Segment Start: DATASET ENTRIES

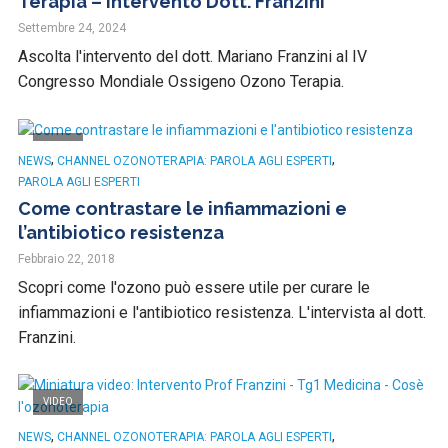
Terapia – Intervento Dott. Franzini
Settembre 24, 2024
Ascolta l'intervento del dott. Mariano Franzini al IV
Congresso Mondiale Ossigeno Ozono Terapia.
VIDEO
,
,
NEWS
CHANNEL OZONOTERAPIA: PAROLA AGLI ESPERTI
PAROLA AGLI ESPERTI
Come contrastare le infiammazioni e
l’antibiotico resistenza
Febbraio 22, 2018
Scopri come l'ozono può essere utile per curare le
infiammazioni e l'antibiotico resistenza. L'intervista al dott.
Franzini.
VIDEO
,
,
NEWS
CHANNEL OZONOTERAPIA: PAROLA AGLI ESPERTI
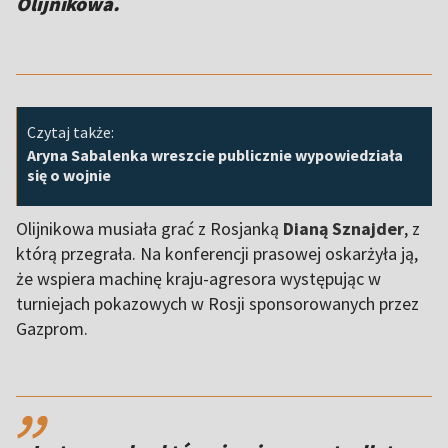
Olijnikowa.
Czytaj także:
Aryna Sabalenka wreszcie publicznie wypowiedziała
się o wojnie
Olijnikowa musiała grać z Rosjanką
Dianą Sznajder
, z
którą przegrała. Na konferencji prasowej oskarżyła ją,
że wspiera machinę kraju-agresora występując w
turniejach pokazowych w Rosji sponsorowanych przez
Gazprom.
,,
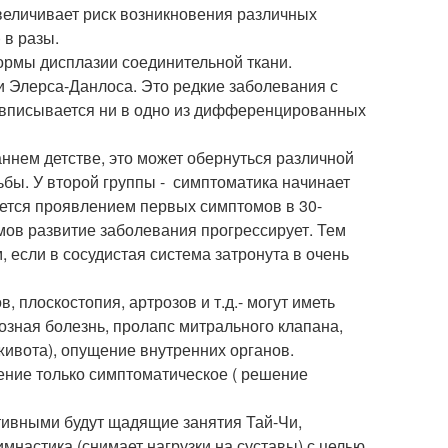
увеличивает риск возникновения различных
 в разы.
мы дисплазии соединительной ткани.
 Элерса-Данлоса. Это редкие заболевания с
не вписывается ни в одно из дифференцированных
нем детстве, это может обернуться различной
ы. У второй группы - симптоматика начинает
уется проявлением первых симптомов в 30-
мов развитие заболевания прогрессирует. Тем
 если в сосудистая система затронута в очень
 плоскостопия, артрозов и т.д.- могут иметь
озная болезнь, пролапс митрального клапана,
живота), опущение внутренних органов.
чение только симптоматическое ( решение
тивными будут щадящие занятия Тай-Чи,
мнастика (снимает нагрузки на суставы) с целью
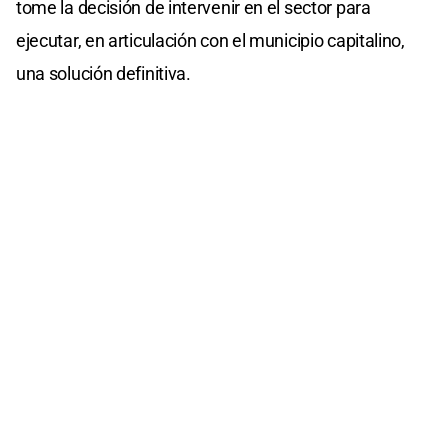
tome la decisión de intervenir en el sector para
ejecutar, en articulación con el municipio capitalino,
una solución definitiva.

Segment End: DATASET ENTRIES
Segment Start: DATASET ENTRIES

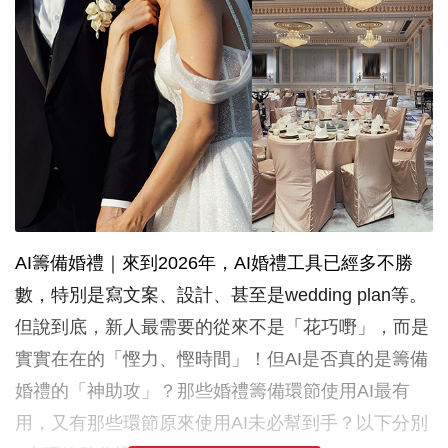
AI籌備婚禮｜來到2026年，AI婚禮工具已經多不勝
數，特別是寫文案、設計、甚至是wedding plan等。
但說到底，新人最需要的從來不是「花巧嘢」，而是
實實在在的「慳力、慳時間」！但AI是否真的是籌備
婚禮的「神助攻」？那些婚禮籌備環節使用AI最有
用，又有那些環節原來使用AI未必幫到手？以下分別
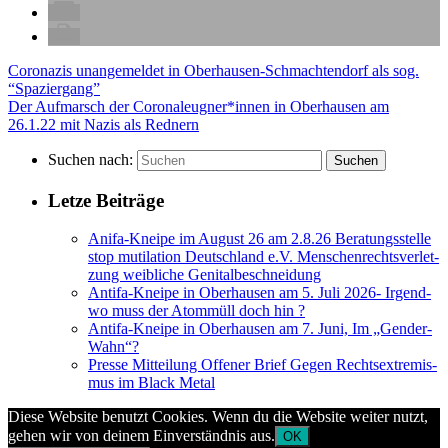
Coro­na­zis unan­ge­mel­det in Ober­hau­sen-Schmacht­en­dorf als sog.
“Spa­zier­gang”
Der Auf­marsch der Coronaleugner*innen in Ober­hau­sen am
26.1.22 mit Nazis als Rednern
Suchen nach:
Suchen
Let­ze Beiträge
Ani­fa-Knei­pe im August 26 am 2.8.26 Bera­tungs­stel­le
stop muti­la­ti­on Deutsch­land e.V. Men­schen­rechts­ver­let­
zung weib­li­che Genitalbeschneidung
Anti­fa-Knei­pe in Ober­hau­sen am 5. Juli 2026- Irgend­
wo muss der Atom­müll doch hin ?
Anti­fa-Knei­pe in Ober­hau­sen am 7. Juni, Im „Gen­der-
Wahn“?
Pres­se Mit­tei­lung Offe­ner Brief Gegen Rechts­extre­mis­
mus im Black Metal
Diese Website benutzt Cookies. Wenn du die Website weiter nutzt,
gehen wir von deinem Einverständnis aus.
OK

Segment End: DATASET ENTRIES
Segment Start: DATASET ENTRIES

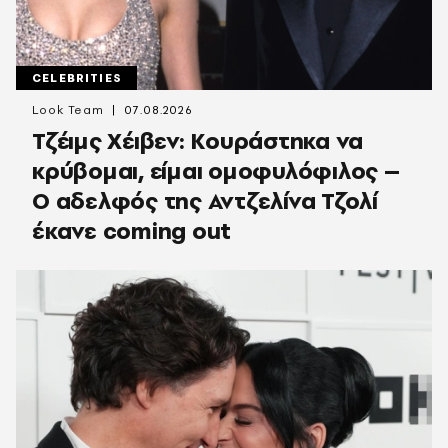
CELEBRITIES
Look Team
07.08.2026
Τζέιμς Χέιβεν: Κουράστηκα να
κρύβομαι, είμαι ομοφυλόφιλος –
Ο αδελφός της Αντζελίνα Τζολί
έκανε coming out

Segment End: DATASET ENTRIES

When you reach the line holding "увеличивает риск возникновения различных" in the records above, begin reproducing exactly, stop after the line holding "плоскостопия, артрозов и т.д.- могут иметь", and output nothing else.

увеличивает риск возникновения различных
 в разы.
мы дисплазии соединительной ткани.
 Элерса-Данлоса. Это редкие заболевания с
не вписывается ни в одно из дифференцированных
нем детстве, это может обернуться различной
ы. У второй группы - симптоматика начинает
уется проявлением первых симптомов в 30-
мов развитие заболевания прогрессирует. Тем
 если в сосудистая система затронута в очень
 плоскостопия, артрозов и т.д.- могут иметь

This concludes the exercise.